In D.C., the H Street line is three years late in opening, marred by missteps like a test run in which the streetcar had to stand still for 15 minutes while an ambulance blocked its path. This fall, the District cut the size of its planned streetcar network from 20 miles to eight miles.

In Atlanta, a streetcar had two crashes in five days during its testing period, though passenger service was finally scheduled to start serving passengers Tuesday. Even in Transportation Secretary Anthony Foxx’s hometown of Charlotte, N.C., the mayor pro tem has openly predicted he expects the streetcar to “struggle.” ...

An audit of the Portland streetcar system in December found the city had overestimated ridership by 19 percent and falsely claimed a perfect on-time record. In reality, the streetcar was on time only 82 percent of the time.

Sam Smith, DC Gazette 1975 -  Subways are the most expensive form of local mass transit.  For example, it costs over fifteen times as much per mile to  build a subway as it does to construct streetcar lines. .. Further, Robert Keith  of Alan Voorhees & Associates, who was one of the original  subway planners, says now that Metro's "rail costs would be  the highest [for a transit system] in the US on a cost-per-car-mile basis."   Besides serving as a luxury system for the downtown white  collar worker at the expense of mass transit for others, the  subway has other bad social effects. Since it requires high  density, it inevitably becomes a tail wagging the dog. Once committed to building a subway in a less than dense area like  Washington, people must be crowded around subway stops in a  'frantic effort to make the subway system pay for itself.' The  current mania for overdeveloping subway stops would have been  unnecessary had there been justification for the subway in the  first place. Instead, the neighborhoods Metro was supposed to  serve are being destroyed in order to serve Metro. 
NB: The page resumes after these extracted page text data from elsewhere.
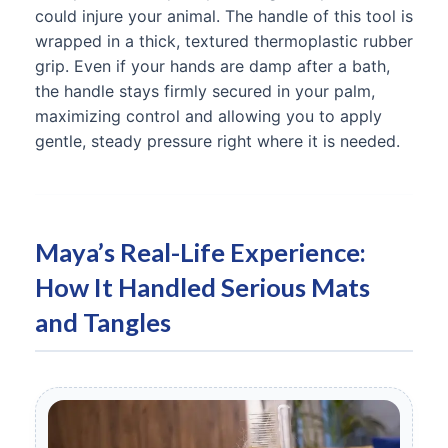
could injure your animal. The handle of this tool is
wrapped in a thick, textured thermoplastic rubber
grip. Even if your hands are damp after a bath,
the handle stays firmly secured in your palm,
maximizing control and allowing you to apply
gentle, steady pressure right where it is needed.
Maya’s Real-Life Experience:
How It Handled Serious Mats
and Tangles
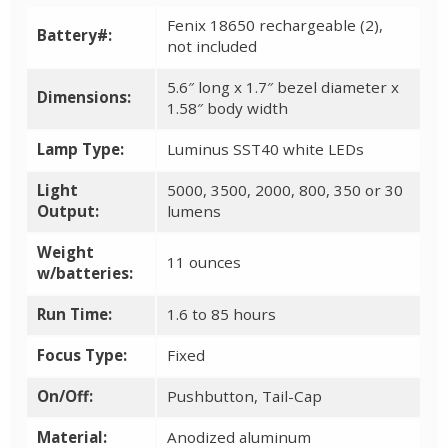
Fenix 18650 rechargeable (2),
Battery#:
not included
5.6″ long x 1.7″ bezel diameter x
Dimensions:
1.58″ body width
Lamp Type:
Luminus SST40 white LEDs
Light
5000, 3500, 2000, 800, 350 or 30
Output:
lumens
Weight
11 ounces
w/batteries:
Run Time:
1.6 to 85 hours
Focus Type:
Fixed
On/Off:
Pushbutton, Tail-Cap
Material:
Anodized aluminum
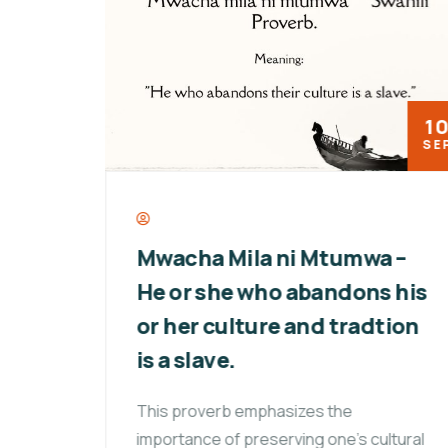
18
10
MAY
SEP
ay:
Mwacha Mila ni Mtumwa –
of
He or she who abandons his
or her culture and tradtion
,
is a slave.
This proverb emphasizes the
importance of preserving one’s cultural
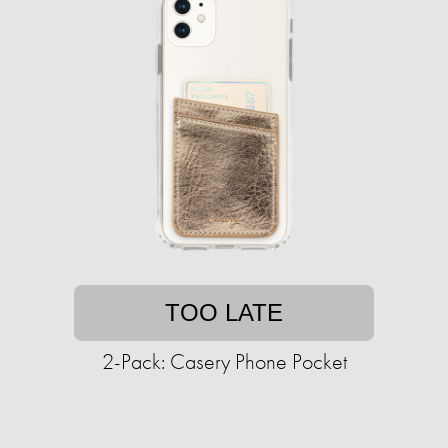
TOO LATE
2-Pack: Casery Phone Pocket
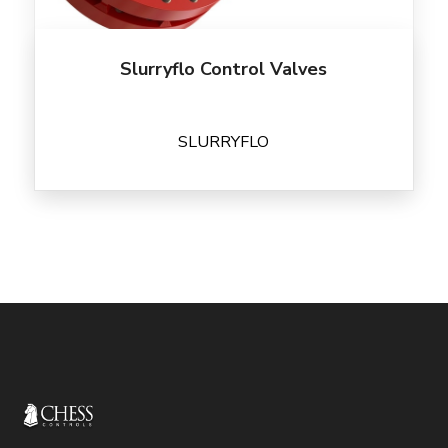
Slurryflo Control Valves
SLURRYFLO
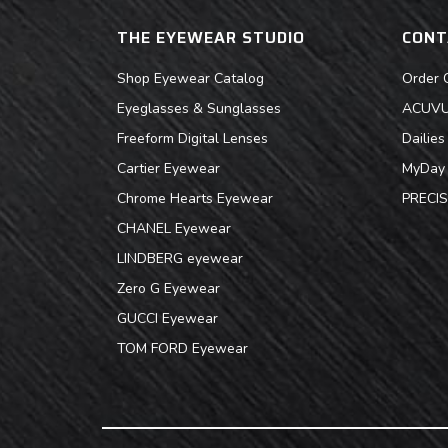
THE EYEWEAR STUDIO
CONT
Shop Eyewear Catalog
Order 
Eyeglasses & Sunglasses
ACUVUE
Freeform Digital Lenses
Dailie
Cartier Eyewear
MyDay 
Chrome Hearts Eyewear
PRECIS
CHANEL Eyewear
LINDBERG eyewear
Zero G Eyewear
GUCCI Eyewear
TOM FORD Eyewear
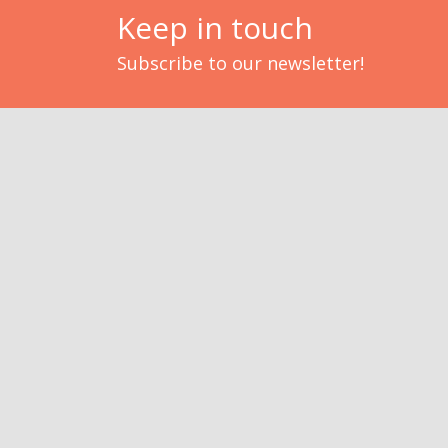
Keep in touch
Subscribe to our newsletter!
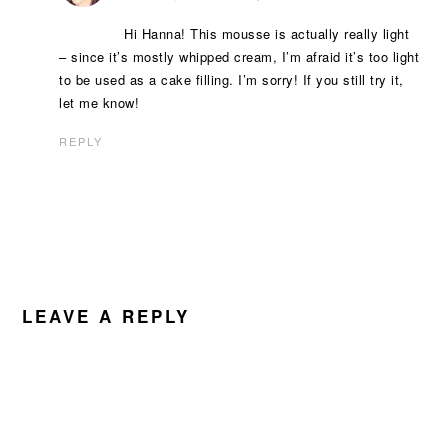
Hi Hanna! This mousse is actually really light
– since it’s mostly whipped cream, I’m afraid it’s too light
to be used as a cake filling. I’m sorry! If you still try it,
let me know!
REPLY
LEAVE A REPLY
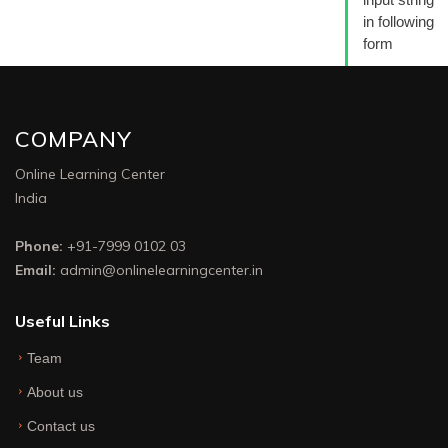
in following
form
COMPANY
Online Learning Center
India
Phone:
+91-7999 0102 03
Email:
admin@onlinelearningcenter.in
Useful Links
Team
About us
Contact us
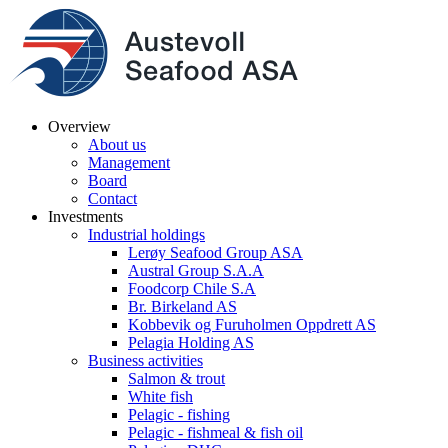
Overview
About us
Management
Board
Contact
Investments
Industrial holdings
Lerøy Seafood Group ASA
Austral Group S.A.A
Foodcorp Chile S.A
Br. Birkeland AS
Kobbevik og Furuholmen Oppdrett AS
Pelagia Holding AS
Business activities
Salmon & trout
White fish
Pelagic - fishing
Pelagic - fishmeal & fish oil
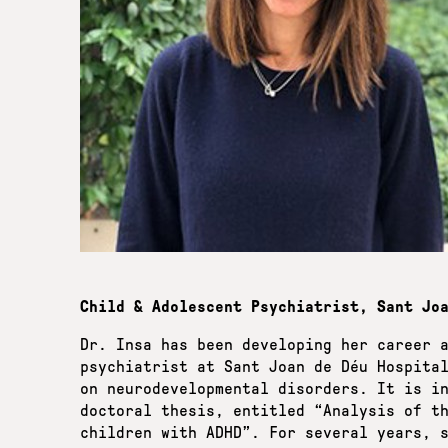
Child & Αdolescent Psychiatrist, Sant Jo
Dr. Insa has been developing her career 
psychiatrist at Sant Joan de Déu Hospita
on neurodevelopmental disorders. It is i
doctoral thesis, entitled “Analysis of t
children with ADHD”. For several years, 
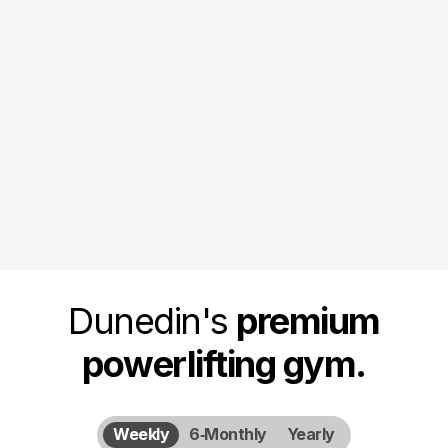
November 7, 2026
November Novice & Club
Competition
Full club and novice powerlifting competition held in
Dunedin.
Dunedin's
premium
powerlifting gym.
Weekly
6‑Monthly
Yearly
Rather than competing with the auto, the subway is virtually unique among mass transit systems in that it offers no physical opposition to the car. Buses, jitneys and streetcars all  deprive the auto of street space and thereby help to encourage  transit ridership  What- the subway does compete with, and effectively, is other forms of mass transit. The .subway is designed to serve the same routes as the most profitable bus  lines. It drains off bus patronage thereby creating additional  bus deficits on top of its own losses.

Sam Smith, Progressive Review, 1993 - The city of Curitiba, Brazil, is using exclusive bus lanes  to speed mass transit. This idea, which we  unsuccessfully proposed for DC back in the 70s, allows  Curitiba's buses to travel at an average speed of 20 mph,  carrying 3.2 times as many passengers per hour as standard  buses. The system took six months to install. Says Mayor Jaime Lerner, "That means you don't have to waste a  generation building a subway." Curitiba's bus system  carries 1.3 million passengers annually, reports the  Brazilian Monthly, four times the number as Rio's subway.  The system uses boarding tubes and advance payment  of fares and has resulted in 28% of the city's car drivers  switching to mass transit.

Sam Smith, Great American Political Repair Manual, 1997 - Exclusive bus lanes can be easily and cheaply created on major arteries, especially if they run counter to the flow of automobile traffic. Buses can be made more efficient by giving them priority (through use of school bus-type flashing stop lights) when pulling in and out of bus stops.  Buses can have exterior bike racks to encourage mixed-mode use as they do in Portland, Seattle, and a number of California cities. Buses can be equipped with zappers to control signal lights. Through such efforts, urban bus transportation might become as least as good as the shuttle service at the average airport or theme park.

3 comments:

Capt. America said...

Buses require drivers. Streetcars don't.

Anonymous said...

Every streetcar I've ever ridden on had a driver. And on some multi-car ones, conductors so that people could enter and leave ad libitum.

Anonymous said...

Streetcar adoption will be much more likely when the car ceases to be a viable mode of transportation for the masses - viable in the sense of affordable. If streetcars have to jockey with too much wheeled traffic, i.e. cars, there will be plenty of accidents, unfortunately. But that will come to an end.